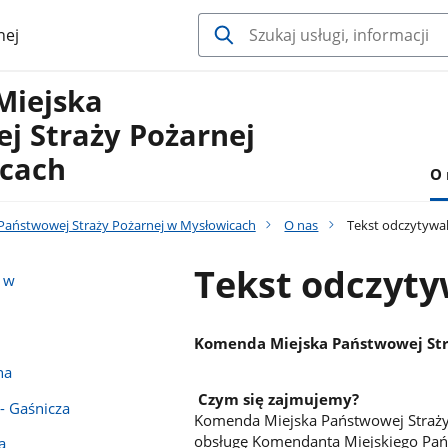
nej
Miejska
j Straży Pożarnej
cach
O 
aństwowej Straży Pożarnej w Mysłowicach
O nas
Tekst odczytyw
Tekst odczyt
 w
Komenda Miejska Państwowej Str
na
Czym się zajmujemy?
- Gaśnicza
Komenda Miejska Państwowej Straży
obsługę Komendanta Miejskiego Pańs
a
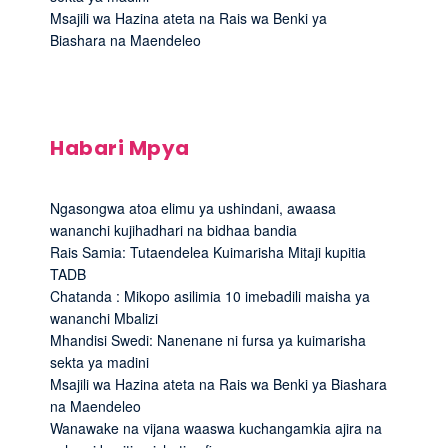
Msajili wa Hazina ateta na Rais wa Benki ya
Biashara na Maendeleo
Habari Mpya
Ngasongwa atoa elimu ya ushindani, awaasa
wananchi kujihadhari na bidhaa bandia
Rais Samia: Tutaendelea Kuimarisha Mitaji kupitia
TADB
Chatanda : Mikopo asilimia 10 imebadili maisha ya
wananchi Mbalizi
Mhandisi Swedi: Nanenane ni fursa ya kuimarisha
sekta ya madini
Msajili wa Hazina ateta na Rais wa Benki ya Biashara
na Maendeleo
Wanawake na vijana waaswa kuchangamkia ajira na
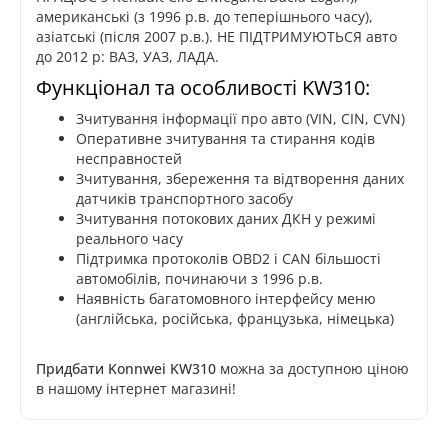
американські (з 1996 р.в. до теперішнього часу),
азіатські (після 2007 р.в.). НЕ ПІДТРИМУЮТЬСЯ авто
до 2012 р: ВАЗ, УАЗ, ЛАДА.
Функціонал та особливості KW310:
Зчитування інформації про авто (VIN, CIN, CVN)
Оперативне зчитування та стирання кодів
несправностей
Зчитування, збереження та відтворення даних
датчиків транспортного засобу
Зчитування потокових даних ДКН у режимі
реального часу
Підтримка протоколів OBD2 і CAN більшості
автомобілів, починаючи з 1996 р.в.
Наявність багатомовного інтерфейсу меню
(англійська, російська, французька, німецька)
Придбати Konnwei KW310
можна за доступною ціною
в нашому інтернет магазині!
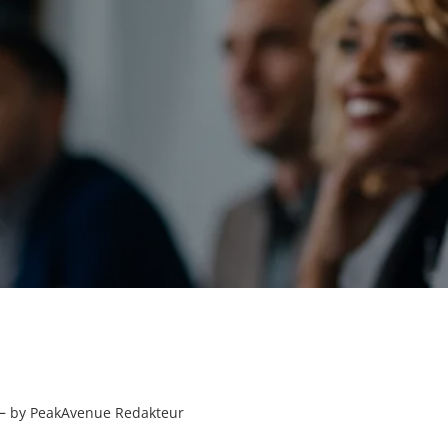
–
by PeakAvenue Redakteur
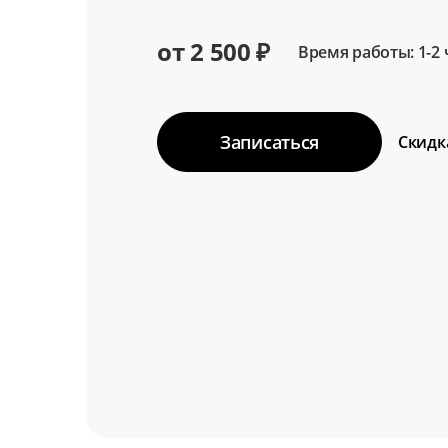
от 2 500 ₽
Время работы: 1-2 
Записаться
Скидк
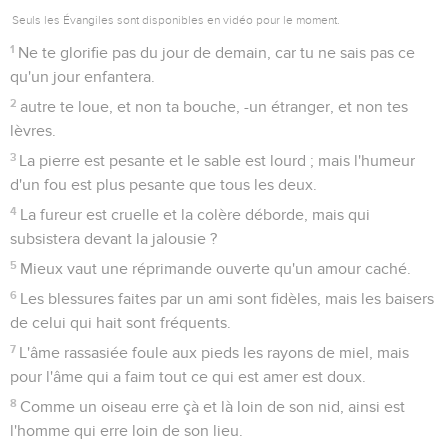
Seuls les Évangiles sont disponibles en vidéo pour le moment.
1
Ne te glorifie pas du jour de demain, car tu ne sais pas ce
qu'un jour enfantera.
2
autre te loue, et non ta bouche, -un étranger, et non tes
lèvres.
3
La pierre est pesante et le sable est lourd ; mais l'humeur
d'un fou est plus pesante que tous les deux.
4
La fureur est cruelle et la colère déborde, mais qui
subsistera devant la jalousie ?
5
Mieux vaut une réprimande ouverte qu'un amour caché.
6
Les blessures faites par un ami sont fidèles, mais les baisers
de celui qui hait sont fréquents.
7
L'âme rassasiée foule aux pieds les rayons de miel, mais
pour l'âme qui a faim tout ce qui est amer est doux.
8
Comme un oiseau erre çà et là loin de son nid, ainsi est
l'homme qui erre loin de son lieu.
++++++++++++++++++++
_Description of the task_:
Output the entries above exactly, without their pictures.

_Solution to this exercise_:
nej
Miejska
j Straży Pożarnej
cach
O 
aństwowej Straży Pożarnej w Mysłowicach
O nas
Tekst odczytyw
Tekst odczyt
 w
Komenda Miejska Państwowej Str
na
Czym się zajmujemy?
- Gaśnicza
Komenda Miejska Państwowej Straży
obsługę Komendanta Miejskiego Pańs
a
Msajili wa Hazina ateta na Rais wa Benki ya
Biashara na Maendeleo
Habari Mpya
Ngasongwa atoa elimu ya ushindani, awaasa
wananchi kujihadhari na bidhaa bandia
Rais Samia: Tutaendelea Kuimarisha Mitaji kupitia
TADB
Chatanda : Mikopo asilimia 10 imebadili maisha ya
wananchi Mbalizi
Mhandisi Swedi: Nanenane ni fursa ya kuimarisha
sekta ya madini
Msajili wa Hazina ateta na Rais wa Benki ya Biashara
na Maendeleo
Wanawake na vijana waaswa kuchangamkia ajira na
американські (з 1996 р.в. до теперішнього часу),
азіатські (після 2007 р.в.). НЕ ПІДТРИМУЮТЬСЯ авто
до 2012 р: ВАЗ, УАЗ, ЛАДА.
Функціонал та особливості KW310:
Зчитування інформації про авто (VIN, CIN, CVN)
Оперативне зчитування та стирання кодів
несправностей
Зчитування, збереження та відтворення даних
датчиків транспортного засобу
Зчитування потокових даних ДКН у режимі
реального часу
Підтримка протоколів OBD2 і CAN більшості
автомобілів, починаючи з 1996 р.в.
Наявність багатомовного інтерфейсу меню
(англійська, російська, французька, німецька)
Придбати Konnwei KW310
можна за доступною ціною
в нашому інтернет магазині!
–
by PeakAvenue Redakteur
от 2 500 ₽
Время работы: 1-2 
Записаться
Скидк
Seuls les Évangiles sont disponibles en vidéo pour le moment.
1
Ne te glorifie pas du jour de demain, car tu ne sais pas ce
qu'un jour enfantera.
2
autre te loue, et non ta bouche, -un étranger, et non tes
lèvres.
3
La pierre est pesante et le sable est lourd ; mais l'humeur
d'un fou est plus pesante que tous les deux.
4
La fureur est cruelle et la colère déborde, mais qui
subsistera devant la jalousie ?
5
Mieux vaut une réprimande ouverte qu'un amour caché.
6
Les blessures faites par un ami sont fidèles, mais les baisers
de celui qui hait sont fréquents.
7
L'âme rassasiée foule aux pieds les rayons de miel, mais
pour l'âme qui a faim tout ce qui est amer est doux.
8
Comme un oiseau erre çà et là loin de son nid, ainsi est
l'homme qui erre loin de son lieu.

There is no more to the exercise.